I crashed my browser a lot during the zoom experiments, and sometimes even crashed my computer especially when I started trying to console.log to debug on zoom events. I don’t have any real insight into what was causing the crash. I tried some developer tools profiling, but I wasn’t really sure what to look for. Compared to an error message, a crash is a real bummer to recover from, and it’s a big reason I didn’t dissect the zoom code further. The cost of a mistake was too high. This was compounded because I don’t really have a sense yet of what is expensive for three.js/3D in general and what is not. I kept stumbling into crashes while changing something I thought was innocuous. The whole experience made me less likely to experiment with changing things that were working, which is a big part of how I learn how things work. I don’t know if there’s anything to be done at a library or browser level that would result in more error messages and fewer crashes, but it would be a big help for getting started.

Panning

While looking for a panning solution, I found Andrei Kashcha’s three.map.control, which conceptually had the things I was after for both directed zoom and panning. I did not like the zoom feel, however. In my opinion it moves too fast and the thresholding makes it jerky. The momentum setting on the panning is also not what I was after.

I checked out the code, and found the getCurrentScale function which calculates the current scale based on the camera settings and z value. Using this along with the movementX and movementY events from D3’s zoom behavior (how far you’d dragged) yielded the pan behavior I was after.
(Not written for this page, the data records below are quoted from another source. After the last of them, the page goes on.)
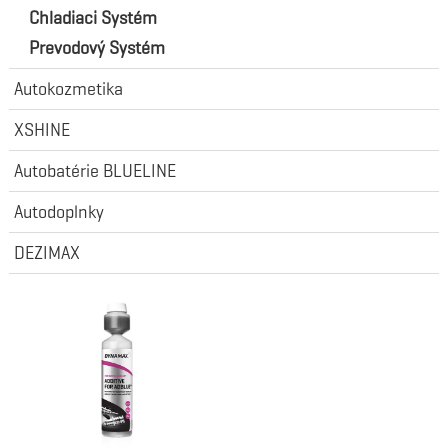
Chladiaci Systém
Prevodový Systém
Autokozmetika
XSHINE
Autobatérie BLUELINE
Autodoplnky
DEZIMAX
I experimented with using getCurrentScale to replace the ray function I was using for zoom. It seemed cleaner to have the directed zoom and panning operating off the same logic. After a fair amount of experimenting I got values fairly close to the ray method – but not close enough. It felt like I was zooming on ice. I’m still 90% sure can be done, but after crashing the browser a bunch of times trying to figure it out, I decided to stick with the current working configuration.

A practical success

So, after lots of experimentation, crashes, and help from other people’s code, I made it to a working example with tens of thousands of points, and the zoom and panning behavior I was after. I’d like to tighten up the code for that behavior as well as my understanding of it, but that’s always the case. I’ve had my first tangle with a lot of the concepts and edges of three.js, and I expect I’ll have lots of opportunities to revisit them. I look forward to learning how to do all of this stuff better in the future.

Notes

  • In the current demo the zoom direction is inverted because I’m plugging D3’s scale directly into the camera’s z-value. D3 evidently has some easing as you zoom in close, where it slows down the rate of zoom change. That means I can’t just simply invert the scale. I’ll figure out something to fix this in the future.
  • In the demo, I scale the point size up a bit when you’re really close. This is what feels best to me – points stay the same size most of the way in, but at the end they get a bit bigger. Right now it’s all an experiment in what feels right.
  • Why exactly is three.js fast? This is something I’d love to learn more about. My operating understanding is that WebGL uses the GPU, which is good at doing these kinds of calculations, and three.js is also very smart about only drawing what you can currently see (known as culling). I don’t know how this all plays out though. Is it fast mostly because of the GPU use or mostly because of the culling?
  • The camera uses a field of view setting which is not at all intuitive to me, but if you have friends or coworkers who are into actual physical cameras they’ll have a bunch of experience with it. You can ask them about it and they’ll probably draw diagrams.
  • Why am I using a 3D library for a 2D visualization? Because it’s fast. I did look at the 2D WebGL renderer PixiJS but found mostly game related examples. I could also try using the WebGL library directly. I’d love to read about either of those approaches. But given my time limit three.js seemed the right level at which to dive in.
  • Why are the points squares? It is apparently more taxing to draw circles. Sepand did it, and I plan to eventually (with sprites) once I understand the ins-and-outs a little more.